ASSIGNED TASK:
Beginning at the line containing "trouverez certainement votre" in the material below and ending at the line containing "La soirée ne", return each line exactly and add nothing.

DATASET EXTRACT:
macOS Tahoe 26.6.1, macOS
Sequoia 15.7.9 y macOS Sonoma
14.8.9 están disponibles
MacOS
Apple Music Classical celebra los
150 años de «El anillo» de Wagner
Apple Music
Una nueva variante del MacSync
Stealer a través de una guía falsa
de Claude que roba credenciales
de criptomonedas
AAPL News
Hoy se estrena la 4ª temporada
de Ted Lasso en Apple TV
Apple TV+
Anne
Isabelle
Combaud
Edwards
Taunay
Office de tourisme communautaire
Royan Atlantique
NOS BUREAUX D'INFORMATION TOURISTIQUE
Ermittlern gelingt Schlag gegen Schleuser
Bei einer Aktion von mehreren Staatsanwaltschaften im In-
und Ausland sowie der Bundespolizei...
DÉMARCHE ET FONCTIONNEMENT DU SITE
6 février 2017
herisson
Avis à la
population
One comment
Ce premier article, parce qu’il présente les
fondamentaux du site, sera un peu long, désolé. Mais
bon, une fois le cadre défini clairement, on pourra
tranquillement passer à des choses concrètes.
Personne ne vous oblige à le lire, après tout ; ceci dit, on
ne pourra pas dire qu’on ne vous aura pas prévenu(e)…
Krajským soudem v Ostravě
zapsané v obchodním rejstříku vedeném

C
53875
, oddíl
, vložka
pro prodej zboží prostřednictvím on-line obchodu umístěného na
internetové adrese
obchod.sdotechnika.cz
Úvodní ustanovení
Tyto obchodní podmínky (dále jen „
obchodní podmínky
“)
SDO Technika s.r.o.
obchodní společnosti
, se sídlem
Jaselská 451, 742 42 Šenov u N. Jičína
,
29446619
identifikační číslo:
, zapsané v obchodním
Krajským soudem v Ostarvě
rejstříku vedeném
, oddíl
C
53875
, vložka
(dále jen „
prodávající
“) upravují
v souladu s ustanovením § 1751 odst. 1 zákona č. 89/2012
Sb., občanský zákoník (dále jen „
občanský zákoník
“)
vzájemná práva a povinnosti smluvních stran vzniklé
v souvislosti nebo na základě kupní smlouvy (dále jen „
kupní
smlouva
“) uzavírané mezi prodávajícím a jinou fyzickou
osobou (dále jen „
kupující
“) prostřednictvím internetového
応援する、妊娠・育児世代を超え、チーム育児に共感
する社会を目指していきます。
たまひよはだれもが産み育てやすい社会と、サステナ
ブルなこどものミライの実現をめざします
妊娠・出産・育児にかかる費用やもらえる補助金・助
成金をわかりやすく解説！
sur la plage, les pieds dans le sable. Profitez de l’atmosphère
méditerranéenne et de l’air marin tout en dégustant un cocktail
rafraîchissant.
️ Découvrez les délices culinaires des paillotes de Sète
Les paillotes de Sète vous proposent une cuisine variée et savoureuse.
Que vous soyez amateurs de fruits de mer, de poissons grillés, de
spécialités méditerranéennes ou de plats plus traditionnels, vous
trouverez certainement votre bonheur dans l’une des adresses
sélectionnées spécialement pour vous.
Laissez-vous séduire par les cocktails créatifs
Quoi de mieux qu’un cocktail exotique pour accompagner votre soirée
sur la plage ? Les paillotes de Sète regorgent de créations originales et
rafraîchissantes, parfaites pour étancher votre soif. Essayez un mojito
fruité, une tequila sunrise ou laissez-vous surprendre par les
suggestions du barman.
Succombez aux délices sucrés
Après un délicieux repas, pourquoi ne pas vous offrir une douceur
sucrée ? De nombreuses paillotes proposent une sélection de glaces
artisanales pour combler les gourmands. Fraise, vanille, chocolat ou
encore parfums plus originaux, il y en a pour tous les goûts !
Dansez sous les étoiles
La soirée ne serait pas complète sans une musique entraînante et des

...

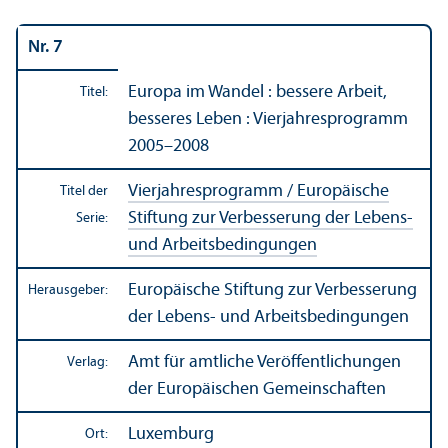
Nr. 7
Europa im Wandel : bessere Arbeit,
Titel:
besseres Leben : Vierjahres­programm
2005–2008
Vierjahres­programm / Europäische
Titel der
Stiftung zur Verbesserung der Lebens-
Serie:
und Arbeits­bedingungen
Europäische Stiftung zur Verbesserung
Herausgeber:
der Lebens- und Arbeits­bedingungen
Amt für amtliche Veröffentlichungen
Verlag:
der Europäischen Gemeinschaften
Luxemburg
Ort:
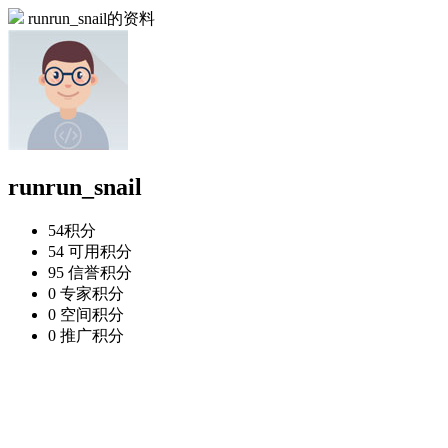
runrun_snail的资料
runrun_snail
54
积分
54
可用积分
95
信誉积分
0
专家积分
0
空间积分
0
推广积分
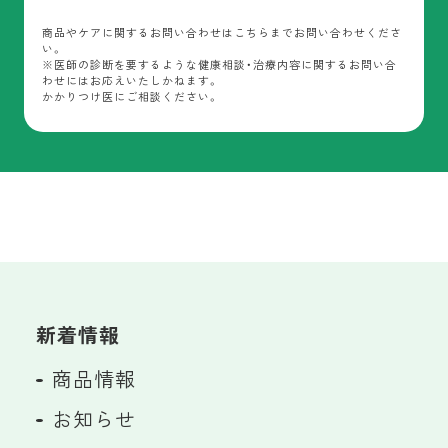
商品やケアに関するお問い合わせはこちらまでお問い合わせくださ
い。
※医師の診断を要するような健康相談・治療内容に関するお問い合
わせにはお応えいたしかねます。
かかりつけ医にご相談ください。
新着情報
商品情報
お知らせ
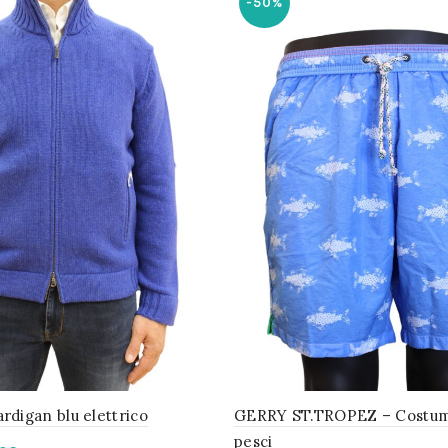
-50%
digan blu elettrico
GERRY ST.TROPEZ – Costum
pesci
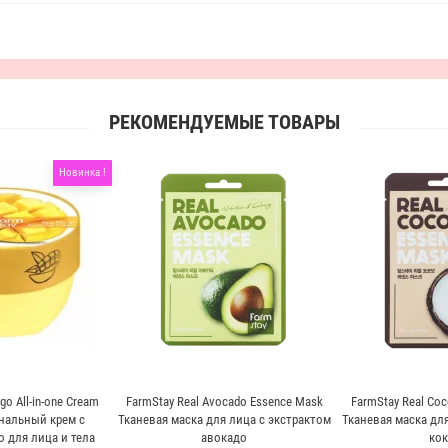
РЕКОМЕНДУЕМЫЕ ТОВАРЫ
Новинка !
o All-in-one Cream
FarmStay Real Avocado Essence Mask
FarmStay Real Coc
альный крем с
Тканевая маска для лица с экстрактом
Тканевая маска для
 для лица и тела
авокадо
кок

---

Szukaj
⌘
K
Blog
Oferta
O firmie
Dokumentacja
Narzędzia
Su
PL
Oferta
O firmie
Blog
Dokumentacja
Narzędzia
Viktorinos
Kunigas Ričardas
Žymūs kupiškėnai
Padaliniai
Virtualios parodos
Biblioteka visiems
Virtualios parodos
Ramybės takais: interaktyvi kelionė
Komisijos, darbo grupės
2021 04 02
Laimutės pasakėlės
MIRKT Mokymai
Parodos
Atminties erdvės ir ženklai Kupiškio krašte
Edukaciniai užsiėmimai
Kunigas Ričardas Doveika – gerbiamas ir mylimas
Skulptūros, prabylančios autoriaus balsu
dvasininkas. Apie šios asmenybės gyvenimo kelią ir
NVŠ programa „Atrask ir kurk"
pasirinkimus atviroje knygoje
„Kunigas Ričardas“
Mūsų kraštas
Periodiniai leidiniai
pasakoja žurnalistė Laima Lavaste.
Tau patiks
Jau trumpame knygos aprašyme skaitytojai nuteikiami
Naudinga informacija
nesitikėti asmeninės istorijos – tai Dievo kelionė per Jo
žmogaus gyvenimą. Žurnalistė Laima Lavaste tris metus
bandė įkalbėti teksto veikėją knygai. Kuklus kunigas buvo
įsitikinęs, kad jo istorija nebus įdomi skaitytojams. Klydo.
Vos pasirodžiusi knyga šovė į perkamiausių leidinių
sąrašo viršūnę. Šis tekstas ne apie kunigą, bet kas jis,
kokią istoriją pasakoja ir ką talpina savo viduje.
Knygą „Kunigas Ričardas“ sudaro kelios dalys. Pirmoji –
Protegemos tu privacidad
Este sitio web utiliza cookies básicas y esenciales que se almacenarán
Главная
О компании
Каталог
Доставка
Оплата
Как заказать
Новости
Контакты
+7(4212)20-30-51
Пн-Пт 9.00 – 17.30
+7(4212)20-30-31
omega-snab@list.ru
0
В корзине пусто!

RESPONSE AREA:
trouverez certainement votre bonheur dans l’une des adresses
sélectionnées spécialement pour vous.
Laissez-vous séduire par les cocktails créatifs
Quoi de mieux qu’un cocktail exotique pour accompagner votre soirée
sur la plage ? Les paillotes de Sète regorgent de créations originales et
rafraîchissantes, parfaites pour étancher votre soif. Essayez un mojito
fruité, une tequila sunrise ou laissez-vous surprendre par les
suggestions du barman.
Succombez aux délices sucrés
Après un délicieux repas, pourquoi ne pas vous offrir une douceur
sucrée ? De nombreuses paillotes proposent une sélection de glaces
artisanales pour combler les gourmands. Fraise, vanille, chocolat ou
encore parfums plus originaux, il y en a pour tous les goûts !
Dansez sous les étoiles
La soirée ne serait pas complète sans une musique entraînante et des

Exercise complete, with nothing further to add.